Message ID 1462828814-32530-4-git-send-email-smuckle@linaro.org
State New
Headers show

Commit Message

Steve Muckle May 9, 2016, 9:20 p.m.
Without calling the cpufreq hook for a remote wakeup it is possible
for such a wakeup to go unnoticed by cpufreq on the target CPU for up
to a full tick. This can occur if the target CPU is running a
CPU-bound task and preemption does not occur.
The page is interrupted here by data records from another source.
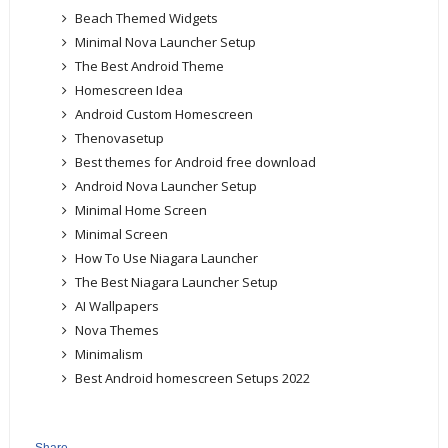
Beach Themed Widgets
Minimal Nova Launcher Setup
The Best Android Theme
Homescreen Idea
Android Custom Homescreen
Thenovasetup
Best themes for Android free download
Android Nova Launcher Setup
Minimal Home Screen
Minimal Screen
How To Use Niagara Launcher
The Best Niagara Launcher Setup
AI Wallpapers
Nova Themes
Minimalism
Best Android homescreen Setups 2022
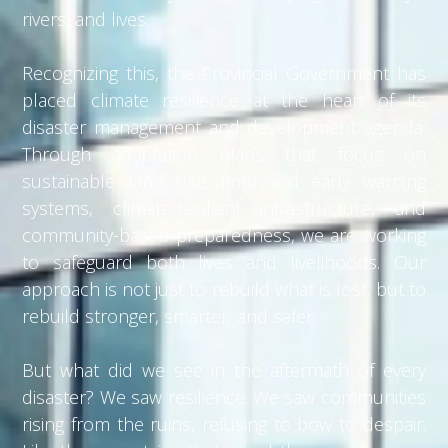
rivers, and lives.
Recognizing this, the Provincial Government has
placed climate resilience at the heart of its
disaster management and development agenda.
Through adaptation plans that focus on
sustainable land use, improved early warning
systems, climate-resilient infrastructure, and
community-based preparedness, we are working
to safeguard both lives and livelihoods. Our
approach is not just to rebuild what is lost, but to
rebuild stronger, smarter, and safer.
But what did we see in the aftermath of every
disaster? We saw resilience. We saw communities
rising from the ruins, refusing to bow to despair.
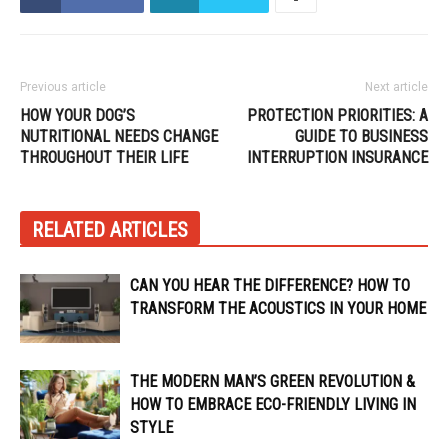
Previous article
Next article
HOW YOUR DOG’S
PROTECTION PRIORITIES: A
NUTRITIONAL NEEDS CHANGE
GUIDE TO BUSINESS
THROUGHOUT THEIR LIFE
INTERRUPTION INSURANCE
RELATED ARTICLES
CAN YOU HEAR THE DIFFERENCE? HOW TO
TRANSFORM THE ACOUSTICS IN YOUR HOME
THE MODERN MAN’S GREEN REVOLUTION &
HOW TO EMBRACE ECO-FRIENDLY LIVING IN
STYLE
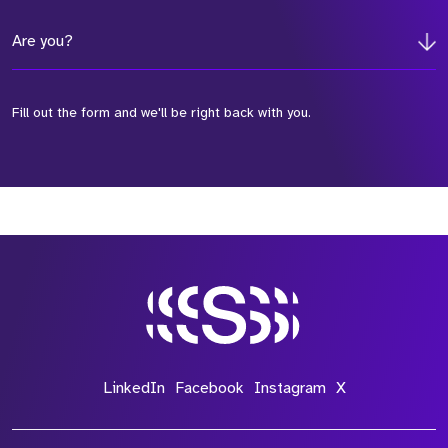
Are you?
Fill out the form and we'll be right back with you.
*Field Required
*Field Required
*Field Required
LinkedIn
Facebook
Instagram
X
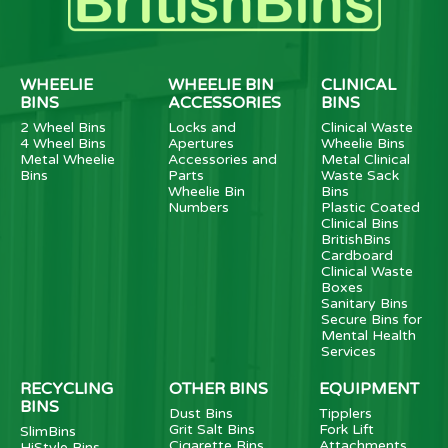
WHEELIE
WHEELIE BIN
CLINICAL
BINS
ACCESSORIES
BINS
2 Wheel Bins
Locks and
Clinical Waste
4 Wheel Bins
Apertures
Wheelie Bins
Metal Wheelie
Accessories and
Metal Clinical
Bins
Parts
Waste Sack
Wheelie Bin
Bins
Numbers
Plastic Coated
Clinical Bins
BritishBins
Cardboard
Clinical Waste
Boxes
Sanitary Bins
Secure Bins for
Mental Health
Services
RECYCLING
OTHER BINS
EQUIPMENT
BINS
Dust Bins
Tipplers
Grit Salt Bins
Fork Lift
SlimBins
Cigarette Bins
Attachments
HiStyle Bins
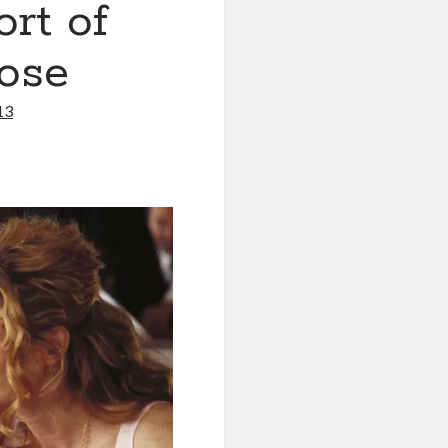
ort of
rose
13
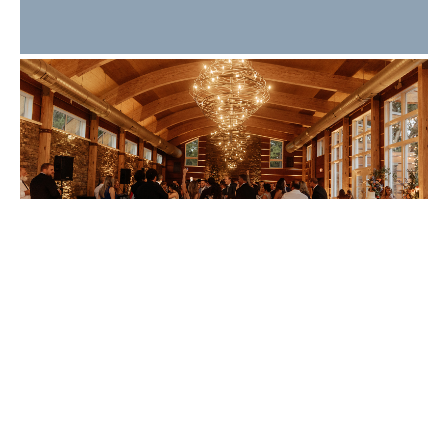
What Makes a Great
Wedding Guest
Experience? 10 Details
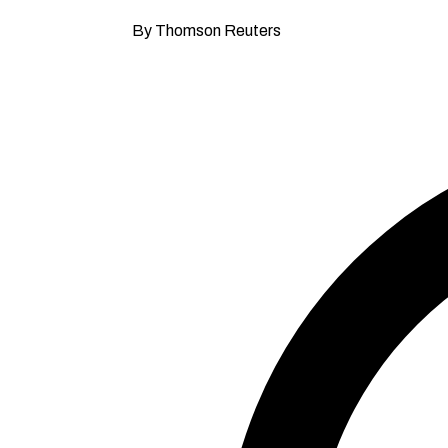
By Thomson Reuters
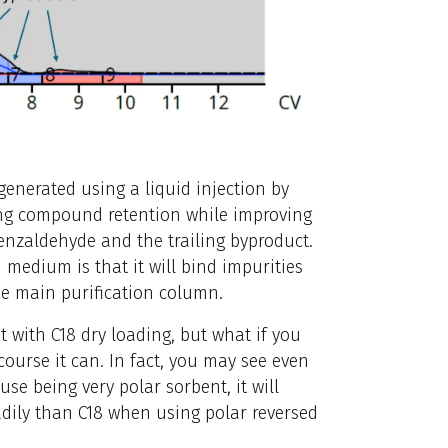
enerated using a liquid injection by
ing compound retention while improving
enzaldehyde and the trailing byproduct.
 medium is that it will bind impurities
he main purification column.
with C18 dry loading, but what if you
 course it can. In fact, you may see even
use being very polar sorbent, it will
dily than C18 when using polar reversed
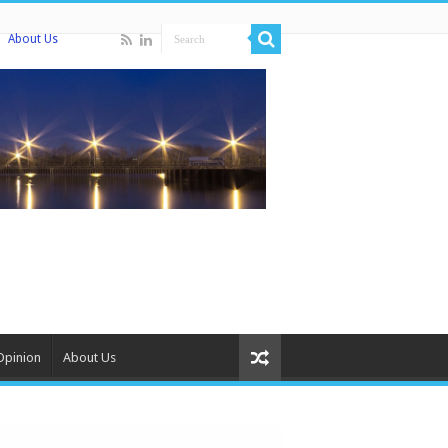
About Us
Opinion
About Us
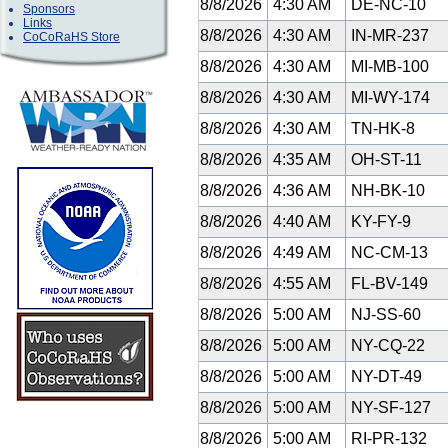
8/8/2026
4:30 AM
DE-NC-10
Sponsors
Links
8/8/2026
4:30 AM
IN-MR-237
CoCoRaHS Store
8/8/2026
4:30 AM
MI-MB-100
8/8/2026
4:30 AM
MI-WY-174
8/8/2026
4:30 AM
TN-HK-8
8/8/2026
4:35 AM
OH-ST-11
8/8/2026
4:36 AM
NH-BK-10
8/8/2026
4:40 AM
KY-FY-9
8/8/2026
4:49 AM
NC-CM-13
8/8/2026
4:55 AM
FL-BV-149
8/8/2026
5:00 AM
NJ-SS-60
8/8/2026
5:00 AM
NY-CQ-22
8/8/2026
5:00 AM
NY-DT-49
8/8/2026
5:00 AM
NY-SF-127
8/8/2026
5:00 AM
RI-PR-132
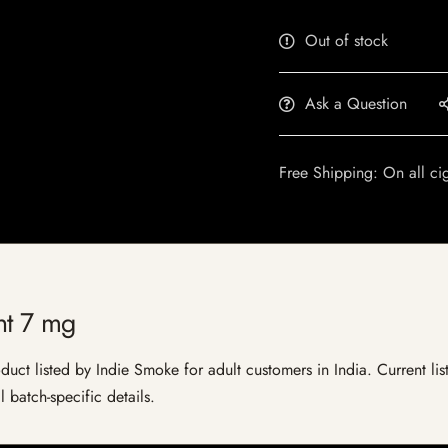
Out of stock
Ask a Question
Free Shipping: On all ci
t 7 mg
t listed by Indie Smoke for adult customers in India. Current listi
 batch-specific details.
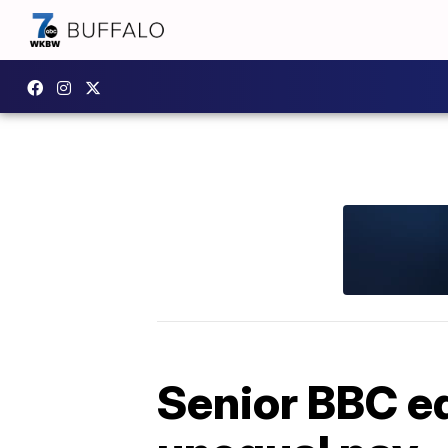
Senior BBC ed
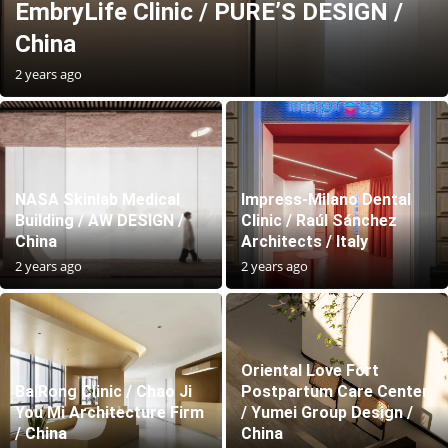
EmbryLife Clinic / PURE’S DESIGN /
China
2 years ago
NASA Skinlab Medical
Impress-Milano Dental
Building / AW DESIGN /
Clinic / Raúl Sánchez
China
Architects / Italy
2 years ago
2 years ago
Oriental Love Fort
BaiRong Clinic / Chao Ji
Postpartum Care Center
You Mi Architecture Firm
/ Yumei Group Design /
/ China
China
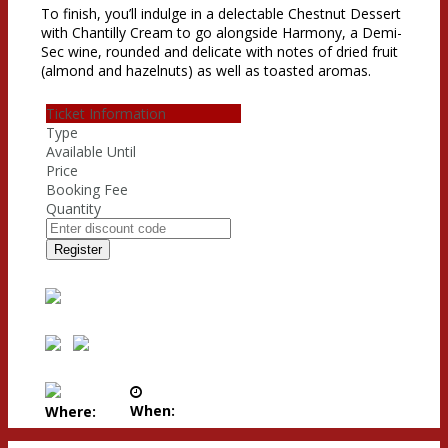
To finish, you’ll indulge in a delectable Chestnut Dessert
with Chantilly Cream to go alongside Harmony, a Demi-
Sec wine, rounded and delicate with notes of dried fruit
(almond and hazelnuts) as well as toasted aromas.
Ticket Information
Type
Available Until
Price
Booking Fee
Quantity
Register
When:
Where:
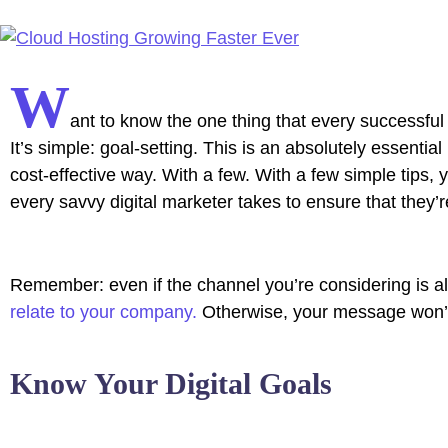
W
ant to know the one thing that every successful 
It’s simple: goal-setting. This is an absolutely essenti
cost-effective way. With a few. With a few simple tips, 
every savvy digital marketer takes to ensure that they’re
Remember: even if the channel you’re considering is all 
relate to your company.
Otherwise, your message won’t 
Know Your Digital Goals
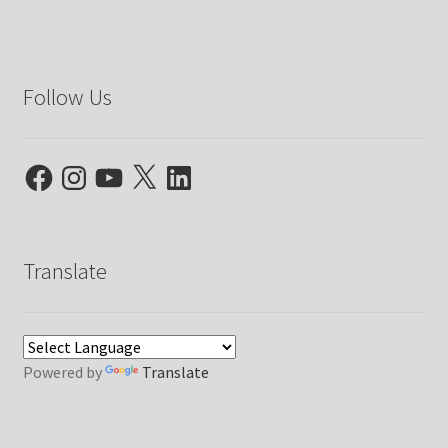
Follow Us
Facebook
Instagram
YouTube
X
LinkedIn
Translate
Powered by
Translate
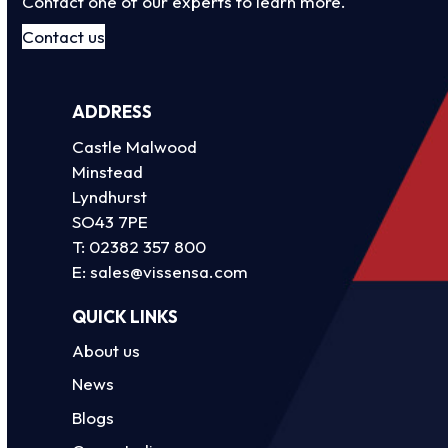
Contact one of our experts to learn more.
Contact us
ADDRESS
Castle Malwood
Minstead
Lyndhurst
SO43 7PE
T:
02382 357 800
E:
sales@vissensa.com
QUICK LINKS
About us
News
Blogs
If preemption does occur
then the scheduler is expected to run soon on the target CPU anyway so
invoking the cpufreq hook on the remote wakeup is not required.

In order to avoid unnecessary interprocessor communication in the
governor for the preemption case, the existing hook (which happens
before preemption is decided) is only called when the target CPU
is within the current CPU's cpufreq policy. A new hook is added in
check_preempt_curr() to handle events outside the current CPU's
cpufreq policy where preemption does not happen.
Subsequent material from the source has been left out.